Challenges to Student Loan Cancellation Reach Supreme Court
As of September, the Education Department has deposited $10,000 into Jason Doresky’s bank account. Since the government advised borrowers in March 2020 that they may temporarily cease paying due to the pandemic situation, he had been making voluntary payments on his federal college student loans.
Mr. Doresky, 31, attended the University of Kansas and graduated in 2015; nevertheless, he has not yet put any of the student loan money he received. He’s holding out hope that he won’t have to send it back.
President Joe Biden’s proposal to forgive up to $20,000 in federal student loan debt for most students will be argued before the Supreme Court on Tuesday. Legal hurdles have prevented the government from erasing any debt for the 26 million borrowers who have requested for relief under Mr. Biden’s proposal, which was revealed in August.
The White House is certain that its strategy, which involves sidestepping Congress in favor of a 2003 statute called the HEROES Act, which gives the education secretary the authority to provide relief during national emergencies, is constitutional. The government maintained in a court filing that Mr. Biden’s directives to Education Secretary Miguel Cardona “fall comfortably within the plain text of the act.”

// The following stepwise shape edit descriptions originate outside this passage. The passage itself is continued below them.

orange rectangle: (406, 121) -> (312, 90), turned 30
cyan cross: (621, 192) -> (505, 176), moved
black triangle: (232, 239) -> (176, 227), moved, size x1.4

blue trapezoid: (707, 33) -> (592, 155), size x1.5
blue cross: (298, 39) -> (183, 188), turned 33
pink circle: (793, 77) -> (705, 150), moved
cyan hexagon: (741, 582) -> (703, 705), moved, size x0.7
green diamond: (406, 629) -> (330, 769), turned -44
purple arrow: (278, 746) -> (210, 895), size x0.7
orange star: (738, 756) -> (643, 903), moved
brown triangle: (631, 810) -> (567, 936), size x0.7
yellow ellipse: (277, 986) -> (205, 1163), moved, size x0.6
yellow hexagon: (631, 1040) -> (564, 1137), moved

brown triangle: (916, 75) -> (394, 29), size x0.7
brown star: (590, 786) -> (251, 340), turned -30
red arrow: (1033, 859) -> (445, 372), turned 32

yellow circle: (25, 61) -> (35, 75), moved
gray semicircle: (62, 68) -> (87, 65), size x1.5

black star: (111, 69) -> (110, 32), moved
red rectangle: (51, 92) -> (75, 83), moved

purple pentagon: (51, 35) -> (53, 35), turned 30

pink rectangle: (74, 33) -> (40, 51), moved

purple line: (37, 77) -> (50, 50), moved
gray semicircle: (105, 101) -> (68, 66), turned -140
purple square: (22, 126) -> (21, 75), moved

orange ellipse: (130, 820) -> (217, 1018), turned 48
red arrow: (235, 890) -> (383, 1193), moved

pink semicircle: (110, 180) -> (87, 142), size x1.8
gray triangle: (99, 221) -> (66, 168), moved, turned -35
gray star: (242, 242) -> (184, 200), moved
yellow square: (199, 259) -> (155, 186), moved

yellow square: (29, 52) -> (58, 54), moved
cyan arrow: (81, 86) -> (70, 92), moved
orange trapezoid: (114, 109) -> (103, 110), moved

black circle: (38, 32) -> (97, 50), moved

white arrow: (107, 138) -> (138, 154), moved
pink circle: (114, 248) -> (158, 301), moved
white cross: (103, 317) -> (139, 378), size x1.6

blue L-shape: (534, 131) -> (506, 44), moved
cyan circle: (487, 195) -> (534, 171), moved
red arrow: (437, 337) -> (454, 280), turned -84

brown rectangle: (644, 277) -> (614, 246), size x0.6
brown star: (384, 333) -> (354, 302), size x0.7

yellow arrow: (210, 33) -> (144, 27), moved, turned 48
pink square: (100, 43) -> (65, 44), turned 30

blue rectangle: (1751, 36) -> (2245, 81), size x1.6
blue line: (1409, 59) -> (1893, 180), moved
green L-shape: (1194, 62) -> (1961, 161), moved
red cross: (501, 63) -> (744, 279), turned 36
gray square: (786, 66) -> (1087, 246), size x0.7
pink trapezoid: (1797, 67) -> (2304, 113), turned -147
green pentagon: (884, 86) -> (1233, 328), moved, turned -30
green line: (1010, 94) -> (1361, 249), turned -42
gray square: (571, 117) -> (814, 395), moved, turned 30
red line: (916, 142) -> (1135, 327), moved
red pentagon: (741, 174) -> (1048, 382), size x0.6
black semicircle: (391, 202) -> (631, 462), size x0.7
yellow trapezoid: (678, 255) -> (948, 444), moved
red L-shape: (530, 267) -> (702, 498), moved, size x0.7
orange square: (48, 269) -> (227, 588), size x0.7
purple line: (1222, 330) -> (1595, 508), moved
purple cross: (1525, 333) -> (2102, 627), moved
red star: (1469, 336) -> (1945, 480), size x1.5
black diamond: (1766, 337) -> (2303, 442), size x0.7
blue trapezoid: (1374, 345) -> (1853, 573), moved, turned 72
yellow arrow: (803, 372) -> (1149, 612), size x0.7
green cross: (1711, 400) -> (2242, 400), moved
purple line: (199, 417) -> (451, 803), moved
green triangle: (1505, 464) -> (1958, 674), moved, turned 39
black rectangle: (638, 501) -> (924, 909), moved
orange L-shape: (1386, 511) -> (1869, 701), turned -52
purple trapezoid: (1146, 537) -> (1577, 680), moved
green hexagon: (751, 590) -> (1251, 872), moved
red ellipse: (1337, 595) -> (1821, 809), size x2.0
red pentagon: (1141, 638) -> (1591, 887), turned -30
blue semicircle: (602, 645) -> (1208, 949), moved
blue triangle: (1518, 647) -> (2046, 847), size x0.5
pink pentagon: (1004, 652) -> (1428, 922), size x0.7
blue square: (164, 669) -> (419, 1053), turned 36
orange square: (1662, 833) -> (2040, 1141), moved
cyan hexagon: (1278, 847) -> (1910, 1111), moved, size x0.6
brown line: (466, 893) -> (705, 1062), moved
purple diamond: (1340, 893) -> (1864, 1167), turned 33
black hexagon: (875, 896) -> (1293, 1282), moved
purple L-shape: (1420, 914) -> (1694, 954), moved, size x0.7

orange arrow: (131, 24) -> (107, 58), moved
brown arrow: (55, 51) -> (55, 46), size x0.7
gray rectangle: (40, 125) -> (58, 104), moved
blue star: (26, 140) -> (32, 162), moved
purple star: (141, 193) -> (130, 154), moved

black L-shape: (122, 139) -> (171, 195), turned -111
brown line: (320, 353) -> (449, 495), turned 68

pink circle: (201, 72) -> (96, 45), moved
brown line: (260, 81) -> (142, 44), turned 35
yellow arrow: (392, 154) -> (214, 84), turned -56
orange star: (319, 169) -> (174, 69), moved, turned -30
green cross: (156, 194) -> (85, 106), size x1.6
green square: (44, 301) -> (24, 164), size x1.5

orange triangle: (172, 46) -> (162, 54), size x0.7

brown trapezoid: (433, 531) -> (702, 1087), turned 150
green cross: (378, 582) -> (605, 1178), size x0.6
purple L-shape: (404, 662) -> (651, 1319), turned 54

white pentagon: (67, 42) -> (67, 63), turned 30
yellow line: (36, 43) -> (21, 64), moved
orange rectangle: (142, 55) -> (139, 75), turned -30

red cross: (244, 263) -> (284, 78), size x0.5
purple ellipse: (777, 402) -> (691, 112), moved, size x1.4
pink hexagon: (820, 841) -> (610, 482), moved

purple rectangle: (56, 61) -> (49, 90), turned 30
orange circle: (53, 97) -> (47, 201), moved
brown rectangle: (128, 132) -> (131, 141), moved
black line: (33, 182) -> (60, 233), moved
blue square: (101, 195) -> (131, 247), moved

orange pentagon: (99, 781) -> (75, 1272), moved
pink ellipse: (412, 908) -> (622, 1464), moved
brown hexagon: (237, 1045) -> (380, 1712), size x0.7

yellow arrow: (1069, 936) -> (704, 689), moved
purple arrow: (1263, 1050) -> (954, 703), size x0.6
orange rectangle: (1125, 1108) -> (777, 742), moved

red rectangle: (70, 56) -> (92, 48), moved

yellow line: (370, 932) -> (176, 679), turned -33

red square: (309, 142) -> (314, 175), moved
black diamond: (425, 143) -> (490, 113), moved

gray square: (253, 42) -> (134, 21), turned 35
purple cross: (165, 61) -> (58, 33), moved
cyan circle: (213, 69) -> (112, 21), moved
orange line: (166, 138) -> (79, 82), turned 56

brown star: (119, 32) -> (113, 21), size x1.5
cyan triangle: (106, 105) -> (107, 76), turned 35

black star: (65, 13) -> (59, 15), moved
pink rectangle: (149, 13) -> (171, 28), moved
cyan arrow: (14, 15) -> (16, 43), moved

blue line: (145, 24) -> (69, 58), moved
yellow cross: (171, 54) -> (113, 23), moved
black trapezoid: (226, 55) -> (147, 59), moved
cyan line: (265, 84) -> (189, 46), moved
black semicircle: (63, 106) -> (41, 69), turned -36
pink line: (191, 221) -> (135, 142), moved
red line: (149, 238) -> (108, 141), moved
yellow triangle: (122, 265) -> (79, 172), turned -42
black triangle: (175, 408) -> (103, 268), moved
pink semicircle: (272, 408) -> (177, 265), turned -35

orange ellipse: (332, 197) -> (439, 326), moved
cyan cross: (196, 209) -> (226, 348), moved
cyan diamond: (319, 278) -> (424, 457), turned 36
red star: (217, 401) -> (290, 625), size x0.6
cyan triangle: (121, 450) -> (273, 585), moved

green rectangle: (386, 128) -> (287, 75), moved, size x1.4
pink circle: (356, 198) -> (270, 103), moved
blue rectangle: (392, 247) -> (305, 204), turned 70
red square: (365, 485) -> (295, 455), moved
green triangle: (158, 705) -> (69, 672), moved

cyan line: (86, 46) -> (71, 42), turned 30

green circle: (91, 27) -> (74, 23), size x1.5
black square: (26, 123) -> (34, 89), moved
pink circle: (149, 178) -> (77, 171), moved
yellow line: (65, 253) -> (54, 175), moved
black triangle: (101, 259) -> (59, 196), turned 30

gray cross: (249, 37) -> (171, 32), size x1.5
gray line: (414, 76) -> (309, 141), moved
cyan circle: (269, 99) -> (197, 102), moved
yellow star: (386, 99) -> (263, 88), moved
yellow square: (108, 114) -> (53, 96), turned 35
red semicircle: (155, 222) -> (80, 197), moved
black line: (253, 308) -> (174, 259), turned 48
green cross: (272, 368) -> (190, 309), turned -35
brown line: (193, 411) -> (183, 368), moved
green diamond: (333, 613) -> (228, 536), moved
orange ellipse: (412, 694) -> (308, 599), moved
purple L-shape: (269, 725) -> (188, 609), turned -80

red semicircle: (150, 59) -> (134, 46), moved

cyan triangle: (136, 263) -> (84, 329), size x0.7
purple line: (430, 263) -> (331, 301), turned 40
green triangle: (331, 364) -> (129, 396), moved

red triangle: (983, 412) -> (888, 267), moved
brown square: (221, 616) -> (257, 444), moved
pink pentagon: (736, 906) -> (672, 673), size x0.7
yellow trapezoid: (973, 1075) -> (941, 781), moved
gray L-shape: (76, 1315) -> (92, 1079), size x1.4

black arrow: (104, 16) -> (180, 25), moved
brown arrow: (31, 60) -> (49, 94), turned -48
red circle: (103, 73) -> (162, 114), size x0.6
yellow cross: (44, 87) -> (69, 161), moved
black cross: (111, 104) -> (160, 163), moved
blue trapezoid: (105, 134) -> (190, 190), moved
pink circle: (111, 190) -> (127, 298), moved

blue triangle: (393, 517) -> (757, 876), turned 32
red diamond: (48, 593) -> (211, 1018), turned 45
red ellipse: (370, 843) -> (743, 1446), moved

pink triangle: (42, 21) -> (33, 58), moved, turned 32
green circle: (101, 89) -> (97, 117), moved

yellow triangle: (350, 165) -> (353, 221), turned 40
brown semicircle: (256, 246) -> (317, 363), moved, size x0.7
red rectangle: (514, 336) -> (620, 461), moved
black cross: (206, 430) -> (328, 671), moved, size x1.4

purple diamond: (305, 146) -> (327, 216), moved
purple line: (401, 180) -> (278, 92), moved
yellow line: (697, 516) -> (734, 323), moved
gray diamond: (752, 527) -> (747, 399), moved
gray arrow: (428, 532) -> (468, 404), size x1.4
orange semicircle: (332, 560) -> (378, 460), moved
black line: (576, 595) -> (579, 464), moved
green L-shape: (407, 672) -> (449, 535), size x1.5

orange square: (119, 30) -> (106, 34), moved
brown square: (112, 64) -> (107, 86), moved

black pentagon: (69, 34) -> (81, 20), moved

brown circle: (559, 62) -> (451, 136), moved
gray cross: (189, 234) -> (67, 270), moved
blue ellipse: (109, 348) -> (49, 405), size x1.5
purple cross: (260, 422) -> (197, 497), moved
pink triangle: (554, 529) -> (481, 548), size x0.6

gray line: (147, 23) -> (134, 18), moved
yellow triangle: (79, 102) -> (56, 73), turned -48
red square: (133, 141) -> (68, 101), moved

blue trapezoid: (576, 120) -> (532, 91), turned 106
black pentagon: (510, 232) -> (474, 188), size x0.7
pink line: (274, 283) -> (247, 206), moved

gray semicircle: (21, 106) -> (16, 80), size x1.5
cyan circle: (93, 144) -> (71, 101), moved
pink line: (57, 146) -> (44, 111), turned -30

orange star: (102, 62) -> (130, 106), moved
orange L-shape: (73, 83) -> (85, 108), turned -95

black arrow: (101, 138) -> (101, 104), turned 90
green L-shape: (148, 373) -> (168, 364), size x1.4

In a court filing, opponents, including six states run by Republicans, say the order is an abuse of presidential power that seeks “breathtaking and transformative power” while basing itself on “a tenuous and pretextual connection to a national emergency.”
Caught in limbo are millions of borrowers, like Mr. Doresky, who have swung between hope and despair as Mr. Biden’s relief plan was started and then halted. “To the people making these decisions, $10,000 is not a lot of money,” Mr. Doresky said. “But when it’s a big part of your actual net worth or savings, it really matters.”
On Tuesday, hundreds of debtors will be transported to the Supreme Court by more than a dozen advocacy organizations. Organizations as disparate as the Hip Hop Caucus and the National Council of Jewish Women have joined forces with labor unions, civil rights groups, and youth activists for this event. Morgan State University senior and vice president of the Baltimore branch of the National Association for the Advancement of Colored People Desiree Veney planned to leave college at the crack of dawn to attend the rally. Ms. Veney, the second-oldest of 10 siblings and the first in her family to go to college, recognizes the racial-justice component of Mr. Biden’s proposal. As compared to white grads, black borrowers leave school on average $25,000 more in debt from their student loans.